Holistic treatment for respiratory ailments: Salt therapy is an effective drug-free option
01/31/2018 // Zoey Sky // Views

Halotherapy ("salt therapy" or HT) is a form of alternative medicine that utilizes a "controlled air medium" that simulates the microclimate within a natural salt cave. Based on the findings of a group of researchers from Russia, salt therapy is an effective method that can be used to address respiratory diseases.

For this study, the researchers looked into the development of a new drug-free method that could help treat respiratory diseases. Halotherapy is performed in a special room called a halochamber that has salt-coated walls. A special nebulizer produces dry sodium chloride aerosol (DSCA) within the halochamber.

Because of a substantial increase in allergic diseases, reactions, and serious complications because of drug therapy, the researchers involved in this study decided to pursue the development of "drug-free methods of treatment" such as HT. (Related: Is Salt Cave Therapy Worth its Salt?)

HT's "main curative factor" is the DSCA with particles that measure two to five mkm in size. Particle density will vary depending on the type of the disease. Other factors include a "comfortable temperature, humidity regime, and the hypobacterial and allergen-free air environment saturated with the aerosol."

The researchers observed 124 patients with different respiratory ailments who underwent HT. The control group was made up of 15 participants who received a placebo. The HT course included 1o to 20 one-hour procedures in a single day.

Prior to the HT treatments, 95 percent of the main group was coughing, nearly half (or 47 percent) had "severe attacks of coughing with scanty viscous sputum." About 81 percent of the participants suffered from asthma attacks and one third used combined medication to control it. Auscultation (using a stethoscope to listen to sounds from the organs) revealed "harsh and weakened breathing," and dry rales (abnormal lung sound) in 58 percent of the participants.


At least 60 percent of the participants were given base therapy (e.g. beta-agonists, theophyllines, chromoglycate natrii, corticosteroids, etc.), but the results of these were not enough for a complete remission.

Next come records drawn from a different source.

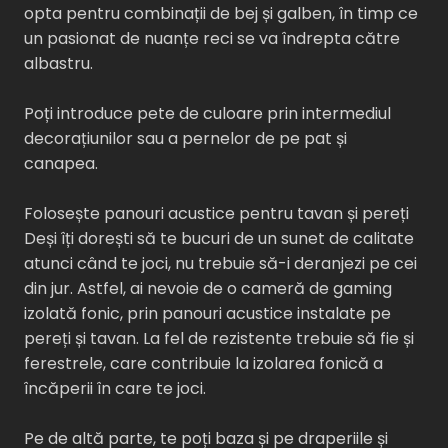
opta pentru combinații de bej și galben, în timp ce
un pasionat de nuanțe reci se va îndrepta către
albastru.
Poți introduce pete de culoare prin intermediul
decorațiunilor sau a pernelor de pe pat și
canapea.
Folosește panouri acustice pentru tavan și pereți
Deși îți dorești să te bucuri de un sunet de calitate
atunci când te joci, nu trebuie să-i deranjezi pe cei
din jur. Astfel, ai nevoie de o cameră de gaming
izolată fonic, prin panouri acustice instalate pe
pereți și tavan. La fel de rezistente trebuie să fie și
ferestrele, care contribuie la izolarea fonică a
încăperii în care te joci.
Pe de altă parte, te poți baza și pe draperiile și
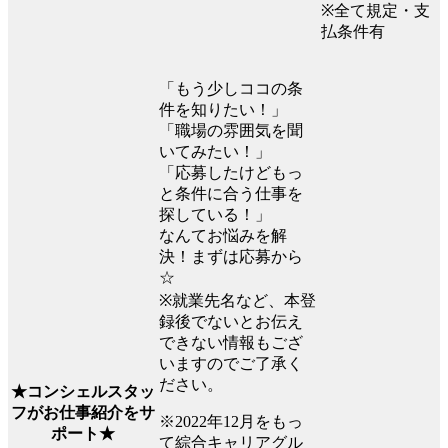
※全て規定・支
払条件有
「もう少しココの条
件を知りたい！」
「職場の雰囲気を聞
いてみたい！」
「応募したけどもっ
と条件に合う仕事を
探している！」
なんてお悩みを解
決！まずは応募から
☆
※就業先名など、本登
録後でないとお伝え
できない情報もござ
いますのでご了承く
ださい。
★コンシェルスタッ
フがお仕事紹介をサ
※2022年12月をもっ
ポート★
て綜合キャリアグル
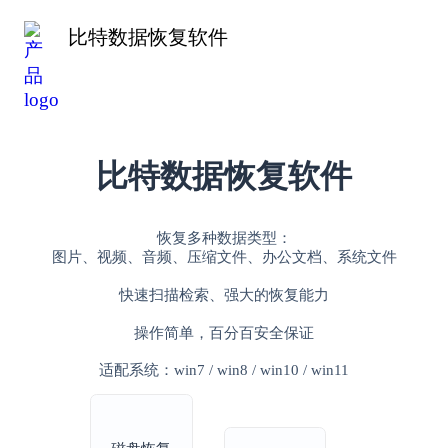
苹果手机恢复
免费下载
比特数据恢复软件
比特数据恢复软件
恢复多种数据类型：
图片、视频、音频、压缩文件、办公文档、系统文件
快速扫描检索、强大的恢复能力
操作简单，百分百安全保证
适配系统：win7 / win8 / win10 / win11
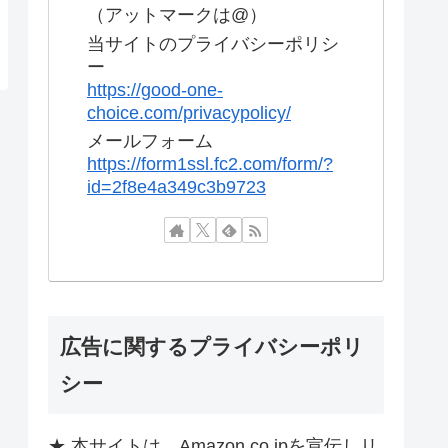
（アットマークは@）
当サイトのプライバシーポリシ
ー
https://good-one-
choice.com/privacypolicy/
メールフォーム
https://form1ssl.fc2.com/form/?
id=2f8e4a349c3b9723
広告に関するプライバシーポリ
シー
★ 本サイトは、Amazon.co.jpを宣伝しリ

The participants were not prescribed any antibacterial medicine.

For the control group, the 15 participants included seven females and eight males aged 18 to 56 years old. The placebo course was made up of only 10 procedures of a musical psycho-suggestive program featuring slides demonstrated in an ordinary room.

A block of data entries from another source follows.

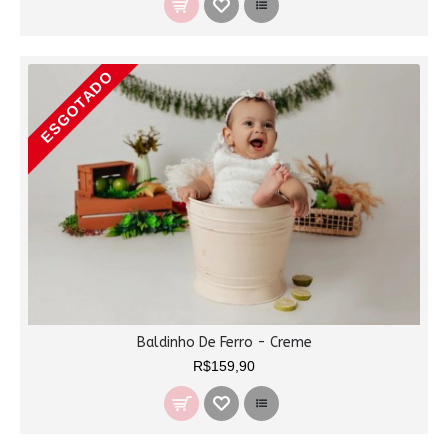
ESGOTADO
Baldinho De Ferro - Creme
R$159,90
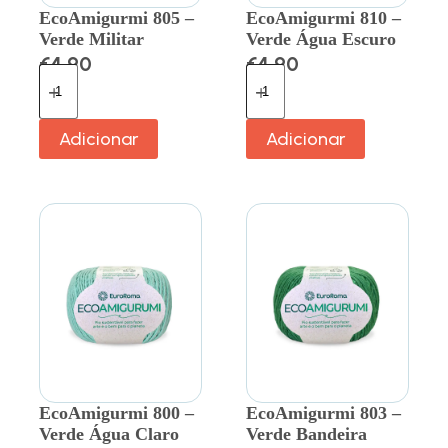
EcoAmigurmi 805 –
EcoAmigurmi 810 –
Verde Militar
Verde Água Escuro
€
4.90
€
4.90
Adicionar
Adicionar
EcoAmigurmi 800 –
EcoAmigurmi 803 –
Verde Água Claro
Verde Bandeira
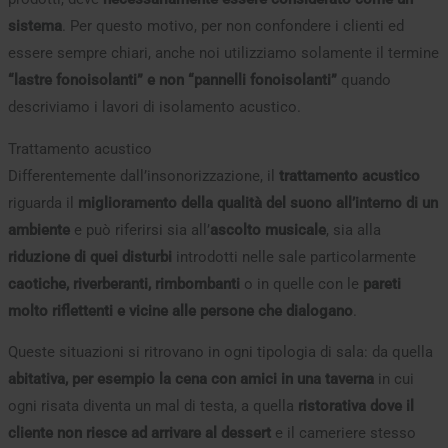
sistema
. Per questo motivo, per non confondere i clienti ed
essere sempre chiari, anche noi utilizziamo solamente il termine
“lastre fonoisolanti” e non “pannelli fonoisolanti”
quando
descriviamo i lavori di isolamento acustico.
Trattamento acustico
Differentemente dall’insonorizzazione, il
trattamento acustico
riguarda il
miglioramento della qualità del suono all’interno di un
ambiente
e può riferirsi sia all’
ascolto musicale
, sia alla
riduzione di quei disturbi
introdotti nelle sale particolarmente
caotiche, riverberanti, rimbombanti
o in quelle con le
pareti
molto riflettenti e vicine alle persone che dialogano
.
Queste situazioni si ritrovano in ogni tipologia di sala: da quella
abitativa, per esempio la cena con amici in una taverna
in cui
ogni risata diventa un mal di testa, a quella
ristorativa dove il
cliente non riesce ad arrivare al dessert
e il cameriere stesso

The condition of the participants was assessed via daily medical supervision. Functional and laboratory tests were made before and after HT. The tests were also administered every seventh day of the treatments. A series of examinations in the control group were similar to the tests given to those in the main group of participants.

By the end of the course of HT, all the patients felt better and slept well. The participants reported "no fatigue or weakness" along with a stabilized nervous system. Following clinical symptoms analysis, the number of asthma attacks and respiratory discomfort cases significantly decreased compared to the initial reported cases. The number of asthma attacks controlled using combined medication also went down.

Based on the clinical functional results, halotherapy is an effective method that can help ease the symptoms of various respiratory ailments. However, treatment must include a series of procedures to maximize effectivity.

In the study, low doses of DSCA had a beneficial effect on the phagocytic activity of alveolar macrophages and the "bronchial clearance and elimination of foreign agents" among patients. But since sodium chloride aerosol is a known osmolar stimulus, and it can cause hyperactivity in the airways, HT must carefully monitor the concentration and gradual administration of DSCA.

The researchers note that further research can help identify the mechanisms of halotherapy and its influence on patients with respiratory health conditions.

The benefits of salt therapy

Now that you've seen the facts, here are some of the benefits of halotherapy:

  • It can help clear mucus from the airways and remove airflow obstructions.
  • It can balance airway-surface liquid.
  • It has anti-inflammatory and bactericidal effects.
  • It can reduce bronchial hyper-responsiveness.
  • It can improve lung function.
  • It can help expel unwanted inhaled particles from the lungs.